Nothing to fear an uncontrolled transfer union. It is
too early to say whether the ERP will – ex post – be
intitled “Hamiltonian Moment” for the EU, in essence,
a state foundation moment through mutualization of
debt as in the USA in the 19th century. Probably not.
But, on combination with first steps into tax autonomy
for the EU and European wide social programs –
e.g. a European unemployment scheme, public European
goods in the health sector or a European
pandemic agency etc. – the ERP is definitely a novelty
for Europe and could be read a tiny step into European
statehood. This is not trivial, as, at the end of the
day, there will ultimately be no such thing as European
citizenship without a European state. So, are we European
citizens? Or are we, at the end of the day, Austrians
and Portuguese, Italians and Dutch? Does the very
fact to which EU country a ‘European’ citizen belongs,
makes a difference in how well or not these citizens
will get out of the Corona crisis?
The Merkel-Macron plan, in a way, is the economic
translation of the solidarity vow together in, together
out: every country lends money at the same conditions.
All EU member countries should have the same
PHOTOS: BEIGESTELLT, ADOBE STOCK
potential to help their citizens – who ultimately are all
European citizens - through the crisis: stabilise their
industries and firms, help their students and families,
modernise their infrastructure and health systems.
The idea of the plan is precisely to close the gap between
the Northern and Southern Europe, with the
Northern countries being more in position to mobilise
money to the rescue of their economies and citizens:
130 billion alone in Germany with its programme
announced as “Wumms”. ECB charts, indeed,
show that there are asymmetric capacities: those
countries less affected by Covid-19 (Austria, Germany)
can do more than those most affected (Spain, Italy
and France). If one wants to level this, fiscal transfer is
not only the natural consequence, but a European obligation.
In a political entity – which Europe wants to be –
all citizens need to be equal in front of the law. In this
respect, Corona is a unique chance for Europe to upgrade
the notion of European citizenship. In the current
legislation of the EU as legal community, goods
and money are de facto equal in front of the law: the
goods in the single market and the money in the single
currency, the euro. The only ones who do not benefit
from legal equality in the EU are the European citizens
themselves, although they are the political
subjects of the EU as political entity. The EU grants
equal rights to European citizens, when it comes to
their function as consumers, customers, workers or
service providers. But the EU does not consider European
citizens as equal when it comes to the essence of
citizenship: voting, taxations and social rights. In these
three key things – Pierre Rosanvallon, a famous
French sociologist, calls them “le Sacre du Citoyen”,
the “Sacred” of citizenship – European citizens are, at
the end, Italians or Slovenes, Greek or Irish, Fins or
Spaniards. And their reciprocal countries decide
about whether or not they get unemployment aid, basic
income or, worse, a bed for intensive care or not.

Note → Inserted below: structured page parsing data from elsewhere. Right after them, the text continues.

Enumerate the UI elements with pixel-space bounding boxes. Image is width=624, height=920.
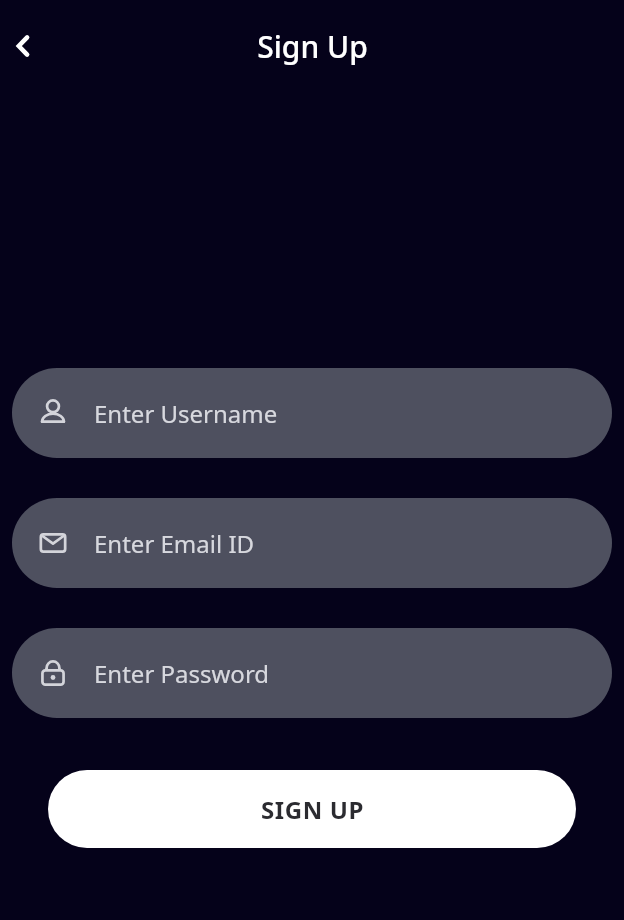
- button[interactable]: Back: [0, 22, 48, 70]
- button[interactable]: Enter Password: [12, 628, 612, 718]
- staticText: Enter Email ID: [94, 527, 255, 560]
- staticText: Sign Up: [257, 26, 368, 67]
- button[interactable]: Enter Email ID: [12, 498, 612, 588]
- staticText: Enter Password: [94, 657, 270, 690]
- staticText: Enter Username: [94, 397, 278, 430]
- button[interactable]: SIGN UP: [48, 770, 576, 848]
- button[interactable]: Enter Username: [12, 368, 612, 458]
- staticText: SIGN UP: [261, 793, 364, 826]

In the long run, European democracy cannot function
without applying the general principle of equality
to all its citizens – independently of national origin.

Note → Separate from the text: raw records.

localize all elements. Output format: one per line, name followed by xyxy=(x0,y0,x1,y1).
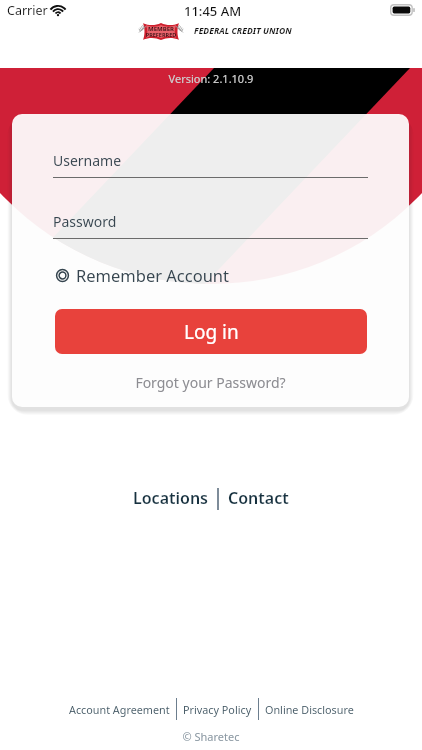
staticText: Username xyxy=(53,151,122,170)
button[interactable]: Account Agreement xyxy=(69,702,170,717)
button[interactable]: Log in xyxy=(55,309,367,354)
staticText: 11:45 AM xyxy=(184,2,242,20)
button[interactable]: Contact xyxy=(228,487,289,509)
staticText: Carrier xyxy=(7,2,48,19)
staticText: Remember Account xyxy=(76,264,230,286)
staticText: MEMBER xyxy=(145,25,177,33)
button[interactable]: Privacy Policy xyxy=(183,702,252,717)
button[interactable]: Remember Account xyxy=(53,264,230,286)
staticText: FEDERAL CREDIT UNION xyxy=(194,25,292,37)
button[interactable]: Locations xyxy=(133,487,208,509)
staticText: Password xyxy=(53,212,117,231)
button[interactable]: Forgot your Password? xyxy=(12,373,409,392)
staticText: Version: 2.1.10.9 xyxy=(0,71,422,86)
staticText: PREFERRED xyxy=(144,31,178,38)
button[interactable]: Online Disclosure xyxy=(265,702,354,717)
staticText: © Sharetec xyxy=(0,729,422,744)
staticText: Log in xyxy=(184,319,239,345)
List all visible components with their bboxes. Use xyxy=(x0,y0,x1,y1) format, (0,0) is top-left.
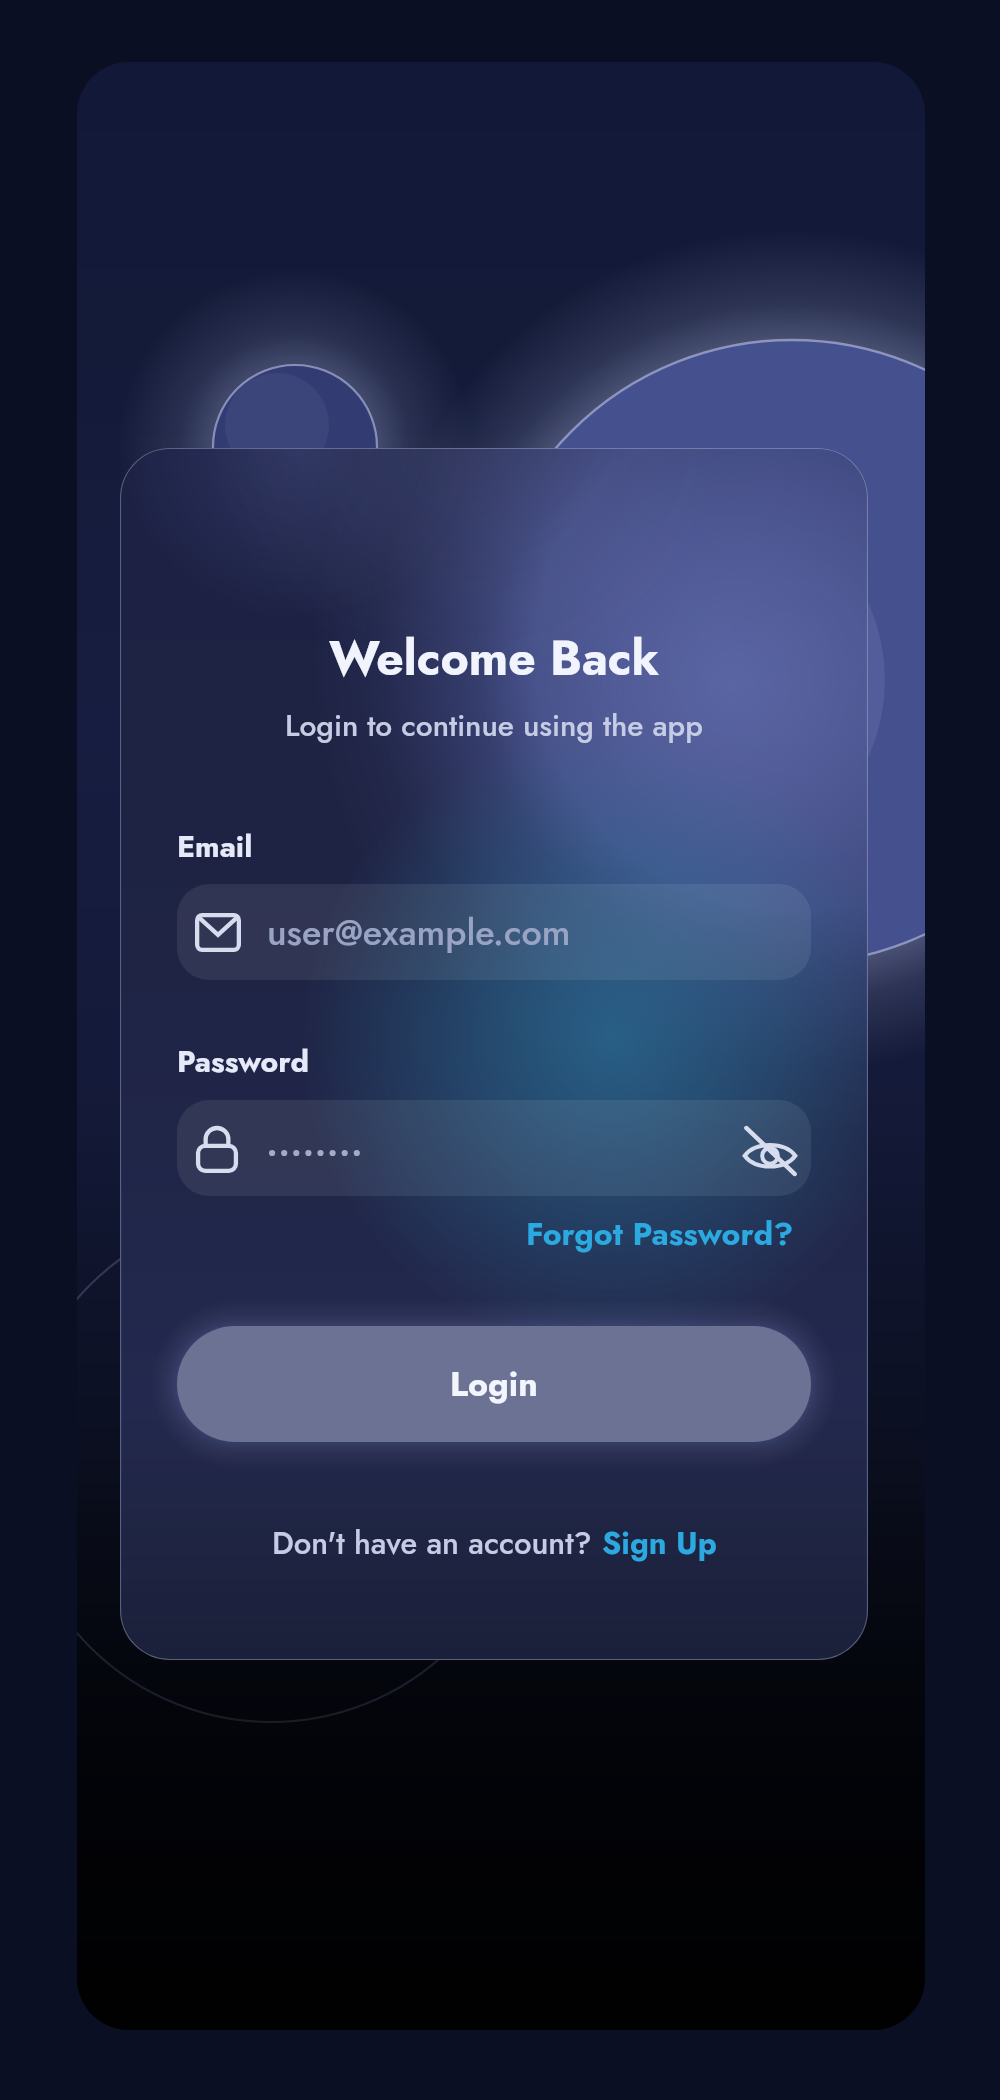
button[interactable]: Sign Up xyxy=(602,1521,717,1566)
staticText: Sign Up xyxy=(602,1521,717,1566)
staticText: Email xyxy=(177,825,253,868)
button[interactable]: Show password xyxy=(177,1100,811,1196)
button[interactable]: Forgot Password? xyxy=(524,1207,796,1261)
button[interactable]: Login xyxy=(177,1326,811,1442)
staticText: Don't have an account? xyxy=(272,1521,602,1566)
staticText: Welcome Back xyxy=(329,624,660,693)
staticText: user@example.com xyxy=(267,906,571,958)
button[interactable]: Show password xyxy=(738,1119,802,1183)
button[interactable]: user@example.com xyxy=(177,884,811,980)
staticText: Login to continue using the app xyxy=(285,704,703,747)
staticText: Login xyxy=(450,1360,538,1409)
staticText: Forgot Password? xyxy=(526,1211,794,1257)
staticText: Password xyxy=(177,1040,310,1083)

Corona is the chance for Europe to realise this. More
precisely: the heads of some states and governments
still need to realise this. European citizens, in their
great majority, have internalised this evidence intuitively:
in April 2020, in a poll carried out by University
of Oxford, 71% of European citizens across the continent
pronounced in favour of a European basic income.
They really want to be European citizens!